Just like we discussed in Part I, the term “macronutrients” refers to our three main nutrients; fat, carbohydrates, and protein. These nutrients are all important parts of our diet, but certain foods within each class are good, while others are bad.

It’s important to note that, with regards to body weight, no one particular food or macro is related to obesity. It’s the number of calories consumed ultimately impacts our weight!


You’ve probably heard fat as either good or bad fat - but let’s break that down a little more. Fat comes in four forms (monounsaturated, polyunsaturated fat, saturated, and trans). Mono and poly fats fall together under the “good” umbrella, while saturated and trans fats fall together under the “bad” umbrella.

Just to confuse you even further, some saturated fats are good for you, depending on how they were created. Just remember: if it’s processed, it is bad, if it’s natural it’s good! :)
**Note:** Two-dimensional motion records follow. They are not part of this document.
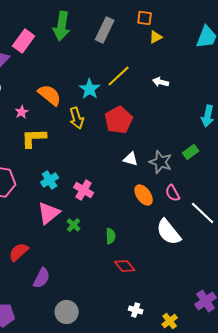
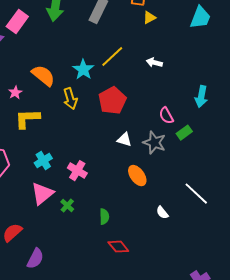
pink semicircle: (173, 193) -> (166, 116), moved
white semicircle: (169, 232) -> (162, 213), size x0.5

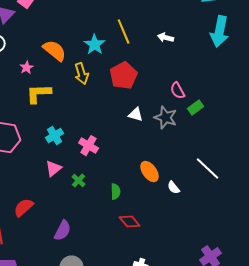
yellow line: (112, 57) -> (124, 32), turned -70
cyan arrow: (201, 97) -> (220, 32), moved, size x1.4
orange ellipse: (137, 176) -> (150, 172), moved
pink triangle: (42, 194) -> (54, 169), size x0.7
purple semicircle: (35, 259) -> (63, 231), moved

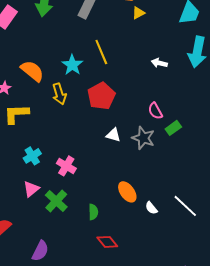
white arrow: (166, 38) -> (159, 63), moved
white line: (208, 169) -> (185, 206), moved
green cross: (79, 181) -> (56, 201), size x1.6

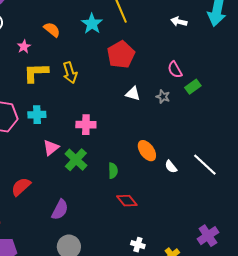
orange semicircle: (32, 71) -> (52, 30), size x0.7
yellow arrow: (59, 94) -> (70, 73), moved
gray star: (143, 138) -> (163, 97), size x0.6
cyan cross: (32, 156) -> (37, 115), moved, turned 30
pink cross: (66, 166) -> (86, 125), turned -30

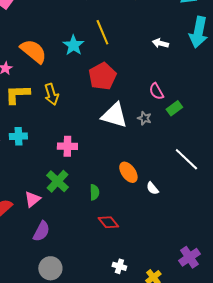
orange semicircle: (52, 30) -> (33, 51), size x1.6
white triangle: (133, 94) -> (114, 115), size x1.8
pink triangle: (51, 148) -> (32, 199), moved
white line: (205, 165) -> (186, 159), moved

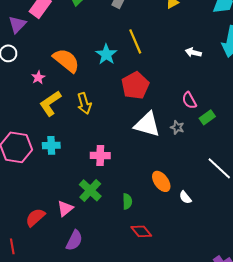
yellow L-shape: (17, 94) -> (50, 103), turned -32

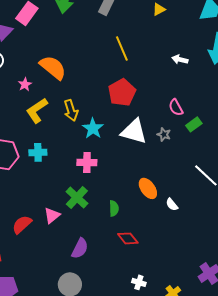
cyan star: (106, 54) -> (93, 128), moved
purple semicircle: (74, 240) -> (80, 248), moved

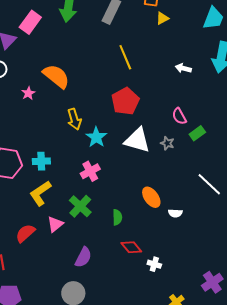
yellow L-shape: (37, 110) -> (40, 193), moved
pink cross: (87, 162) -> (90, 171), turned -30
white semicircle: (172, 204) -> (175, 213), turned -48
white cross: (139, 282) -> (154, 264), moved

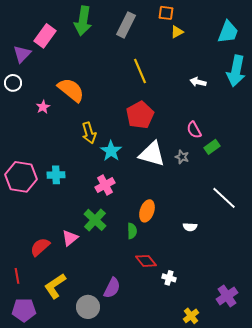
yellow L-shape: (40, 193) -> (55, 286), moved
orange ellipse: (151, 197) -> (147, 211), moved, turned 55
purple semicircle: (83, 257) -> (112, 288), moved

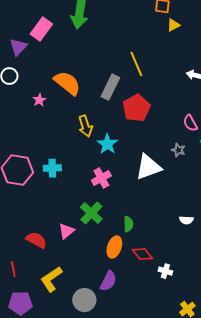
gray rectangle: (126, 25) -> (110, 87), moved
white triangle: (152, 154) -> (148, 167), moved, turned -36
orange ellipse: (147, 211) -> (114, 247), moved
red semicircle: (40, 247) -> (36, 240), turned 70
Mono and poly fats, when consumed properly can actually reduce the risk for type II diabetes, heart disease, high cholesterol and stroke. Watch out though, trans fats and some saturated fats work in the opposite direction (increase disease risk)!

So what are some sources of each fat?

Let’s have a look!

  • - Monounsaturated Fat: Olives and olive oil, peanuts and peanut oil, avocados, nuts, and seeds

  • - Polyunsaturated Fat: Fatty fish, canola oil

  • - Saturated Fat:

    • - Good - Coconut oil, whole fat dairy products, butter

    • - Bad - baked goods, packaged and processed snack foods

  • - Trans-fat: Baked goods, packaged and processed snack foods, partially and fully hydrogenated oils.


Just like our friend fat, carbohydrates exist in a number of food and forms. Healthy carbs are unrefined - meaning that they are high in fiber or unprocessed. Unhealthy carbs are refined - those that have been processed - or carbs that are similar to table sugar. In other words - NOT good.

Here are some examples of both:

  • - Healthy: Fruits and vegetables, whole grain breads and pastas, brown rice, quinoa, oats and oatmeal, beans, dairy products (both a protein and a carbohydrate).

  • - Unhealthy: Snack foods, baked goods, fruit juice, soda, candy, sugar, high-fructose corn syrup, natural and artificial syrups, reduced fat dairy products (Reduced fat dairy products are often filled with sugar to make them taste better).


Protein is commonly thought of as meat and seafood products. However, protein also exists in many other foods including both vegetarian and non-vegetarian proteins. It is best to consume protein through whole-food sources when possible.

Check out some of these options!

  • - Healthy sources of Protein: Seafood, lean cuts of beef, poultry, and pork, legumes, eggs, nuts and seeds, nonfat dairy products, unprocessed deli cuts of turkey, ham, and beef, tofu and soybeans.

  • - Unhealthy sources of Protein: Cured or processed meats (including sausages, hot dogs, highly processed lunch meat, bacon), deep-fried cuts of meat, reduced fat dairy products.